■オバマ米大統領「関与揺るがず」

 日米安全保障条約の改定署名から50年に当たる19日、両政府は日米同盟がアジア太平洋地域の平和・安定の維持に「不可欠な役割」を果たしていると位置づけるとともに、安保協力深化のための対話強化をうたった共同声明を発表した。沖縄を含む基地負担の軽減と米軍の適切な駐留を含む抑止力維持を明記し、同盟への国民の強固な支持の維持を重視する考えも表明した。決着がついていない米軍普天間飛行場(沖縄県宜野湾市)移設問題には具体的には触れなかった。
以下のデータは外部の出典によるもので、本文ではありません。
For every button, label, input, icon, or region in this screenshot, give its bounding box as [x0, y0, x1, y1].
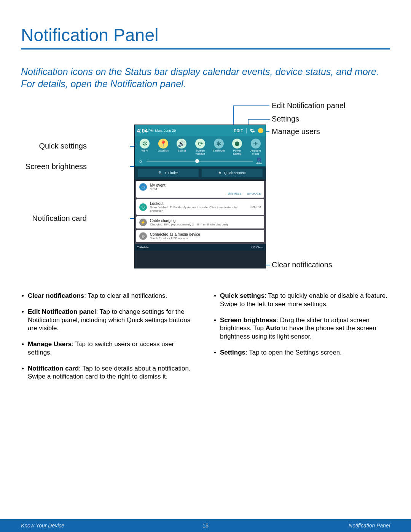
qs-icon: ⟳	[195, 139, 205, 149]
carrier-name: T-Mobile	[137, 246, 149, 249]
footer-section: Know Your Device	[21, 522, 97, 529]
qs-tile[interactable]: 🔊Sound	[172, 139, 191, 155]
qs-label: Screen rotation	[196, 149, 205, 155]
status-ampm: PM	[148, 129, 154, 133]
bullet-item: Clear notifications: Tap to clear all no…	[21, 292, 198, 300]
card-title: Connected as a media device	[150, 232, 261, 236]
card-subtitle: 3 PM	[150, 187, 261, 191]
callout-brightness: Screen brightness	[25, 162, 87, 171]
qs-icon: 🔊	[177, 139, 186, 149]
bullet-item: Quick settings: Tap to quickly enable or…	[213, 292, 390, 308]
qs-label: Location	[158, 149, 169, 152]
notification-card[interactable]: 🛡LookoutScan finished: T-Mobile My Accou…	[136, 199, 264, 215]
page-footer: Know Your Device 15 Notification Panel	[0, 519, 411, 532]
card-icon: ▭	[139, 183, 147, 191]
card-title: Cable charging	[150, 219, 261, 223]
qs-label: Airplane mode	[250, 149, 261, 155]
qs-icon: ✲	[140, 139, 150, 149]
star-icon: ✱	[218, 171, 221, 175]
status-date: Mon, June 29	[155, 129, 176, 133]
qs-tile[interactable]: ⬢Power saving	[228, 139, 247, 155]
quick-settings-row[interactable]: ✲Wi-Fi📍Location🔊Sound⟳Screen rotation✱Bl…	[135, 136, 266, 156]
edit-button[interactable]: EDIT	[234, 129, 243, 133]
qs-label: Wi-Fi	[142, 149, 148, 152]
qs-tile[interactable]: ✲Wi-Fi	[135, 139, 154, 155]
qs-icon: ✱	[214, 139, 224, 149]
gear-icon[interactable]	[250, 128, 255, 133]
phone-mock: 4:04 PM Mon, June 29 EDIT ✲Wi-Fi📍Locatio…	[135, 125, 266, 268]
bullet-item: Manage Users: Tap to switch users or acc…	[21, 340, 198, 357]
footer-page-number: 15	[97, 522, 314, 529]
notification-list: ▭My event3 PMDISMISSSNOOZE🛡LookoutScan f…	[135, 181, 266, 244]
diagram: Edit Notification panel Settings Manage …	[21, 101, 390, 276]
qs-tile[interactable]: ✈Airplane mode	[246, 139, 265, 155]
card-subtitle: Scan finished: T-Mobile My Account is sa…	[150, 206, 247, 212]
qs-tile[interactable]: ✱Bluetooth	[209, 139, 228, 155]
page-title: Notification Panel	[21, 25, 390, 45]
quick-connect-button[interactable]: ✱Quick connect	[202, 169, 263, 177]
qs-tile[interactable]: 📍Location	[154, 139, 173, 155]
bullet-item: Screen brightness: Drag the slider to ad…	[213, 316, 390, 341]
card-action[interactable]: DISMISS	[228, 192, 242, 195]
notification-card[interactable]: ⎋Connected as a media deviceTouch for ot…	[136, 230, 264, 242]
qs-tile[interactable]: ⟳Screen rotation	[191, 139, 210, 155]
brightness-auto[interactable]: ✓ Auto	[256, 158, 262, 165]
qs-label: Power saving	[233, 149, 241, 155]
notification-card[interactable]: ⚡Cable chargingCharging: 87% (Approximat…	[136, 216, 264, 228]
bullet-item: Settings: Tap to open the Settings scree…	[213, 348, 390, 357]
bullet-item: Notification card: Tap to see details ab…	[21, 364, 198, 381]
brightness-row[interactable]: ☼ ✓ Auto	[135, 156, 266, 166]
search-icon: 🔍	[158, 171, 162, 175]
callout-edit: Edit Notification panel	[272, 101, 345, 110]
brightness-icon: ☼	[139, 158, 143, 164]
sfinder-button[interactable]: 🔍S Finder	[138, 169, 199, 177]
brightness-slider[interactable]	[147, 161, 253, 161]
card-title: Lookout	[150, 201, 247, 206]
callout-settings: Settings	[272, 115, 299, 123]
card-subtitle: Touch for other USB options.	[150, 236, 261, 240]
status-bar: 4:04 PM Mon, June 29 EDIT	[135, 125, 266, 136]
brightness-auto-label: Auto	[256, 162, 262, 165]
callout-clear: Clear notifications	[272, 260, 332, 269]
description-columns: Clear notifications: Tap to clear all no…	[21, 292, 390, 388]
card-icon: ⎋	[139, 232, 147, 240]
card-icon: 🛡	[139, 203, 147, 211]
clear-button[interactable]: ⌫ Clear	[251, 246, 263, 249]
qs-icon: ✈	[251, 139, 261, 149]
intro-text: Notification icons on the Status bar dis…	[21, 66, 390, 90]
card-title: My event	[150, 183, 261, 187]
qs-label: Bluetooth	[213, 149, 225, 152]
carrier-bar: T-Mobile ⌫ Clear	[135, 244, 266, 251]
footer-topic: Notification Panel	[314, 522, 390, 529]
card-subtitle: Charging: 87% (Approximately 2 h 8 m unt…	[150, 223, 261, 226]
card-icon: ⚡	[139, 219, 147, 226]
callout-card: Notification card	[32, 214, 87, 223]
avatar-icon[interactable]	[258, 128, 263, 133]
qs-icon: 📍	[158, 139, 168, 149]
callout-manage-users: Manage users	[272, 127, 320, 136]
bullet-item: Edit Notification panel: Tap to change s…	[21, 308, 198, 332]
qs-icon: ⬢	[232, 139, 242, 149]
card-action[interactable]: SNOOZE	[247, 192, 261, 195]
card-time: 3:26 PM	[250, 205, 261, 209]
qs-label: Sound	[178, 149, 186, 152]
title-rule	[21, 48, 390, 50]
notification-card[interactable]: ▭My event3 PMDISMISSSNOOZE	[136, 181, 264, 198]
status-time: 4:04	[137, 128, 148, 134]
callout-quick-settings: Quick settings	[39, 142, 87, 150]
 両国の外務・防衛担当4閣僚による共同声明では、日本防衛と地域の安定維持を「最も重要な共通戦略目標」とし、北朝鮮の核・ミサイル計画への対処や、中国との協力関係発展に取り組む決意を記した。アジア太平洋地域の枠を超えた自然災害や人道支援への協力も表明した。大量破壊兵器の拡散防止や、オバマ大統領が掲げる「核兵器のない世界」の追求での協力強化も打ち出した。

 鳩山由紀夫首相は19日、同盟を21世紀にふさわしい形で深化させ、年内に成果を示すとの談話を出した。オバマ大統領も同日、「日本の安全保障に対する米国の関与は揺るがない」との声明を発表した。